La donna sarebbe stata travolta in pieno dalla bomba, secondo la Corte, "con l'effetto che il suo corpo sia stato smembrato e frammentato in maniera tale da non rendere più assimilabili i suoi resti, che possono essere andati a finire in contenitori residuali, poi dispersi".
Resti umani sono stati infatti ritrovati nell'ex deposito militare dei Prati di Caprara dall'ingegner Danilo Coppe, incaricato della perizia esplosivistica, a 38 anni di distanza, ricordano i giudici.
La difesa di Gilberto Cavallini ha poi ipotizzato che i resti della Fresu siano stati a suo tempo sostituiti con quelli di un'altra persona che si voleva non fosse identificata.

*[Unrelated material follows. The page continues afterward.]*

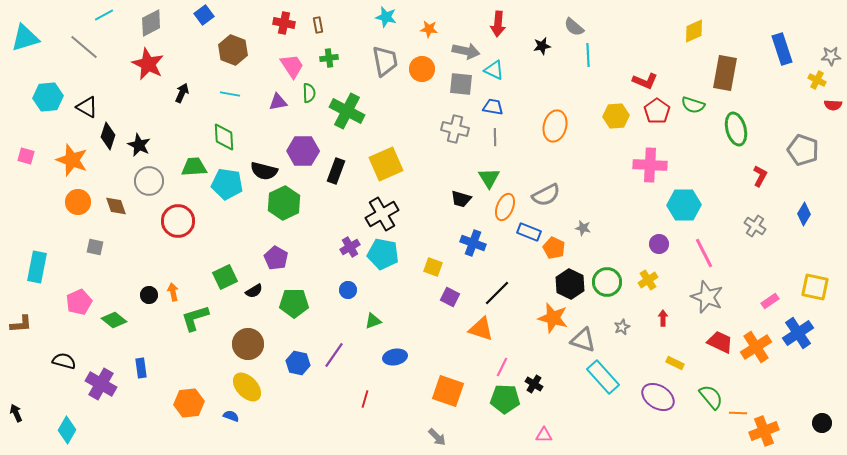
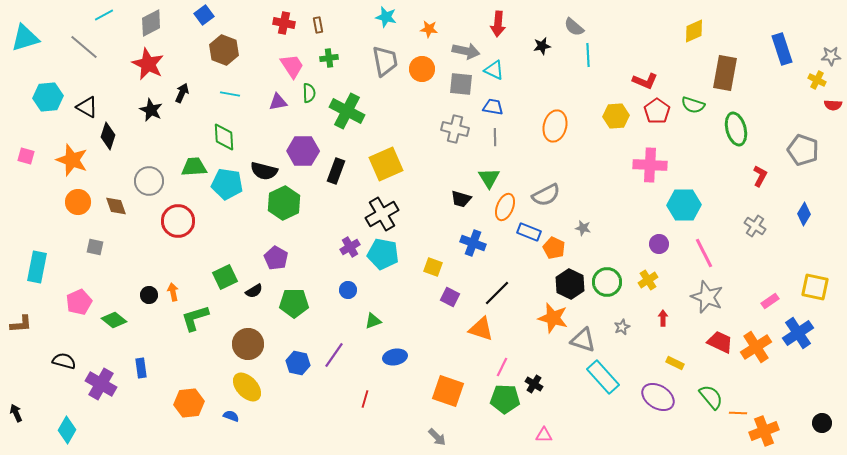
brown hexagon at (233, 50): moved 9 px left
black star at (139, 145): moved 12 px right, 35 px up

Ma per i giudici appare come incontenstabile "un'altra considerazione: nessuno poteva avere interesse a far sparire il cadavere di un'innocua e anonima viaggiatrice". Bisognerebbe quindi "inventarsi che l'immaginario inquinatore abbia fatto sparire oltre al cadavere della Fresu - prosegue la Corte - portato via per sbaglio, anche uno o altri cadaveri". In questo caso però ci si troverebbe di fronte ad una "inverosomiglianza di un depistaggio immediato e contestuale ad un evento non programmato, e la impossibilità di identificare resti sparsi nello scenario di totale congerie del dopo-bomba". In conclusione, per la Corte, "non ci fu alcuna 86/a, 87/a, 88/a vittima".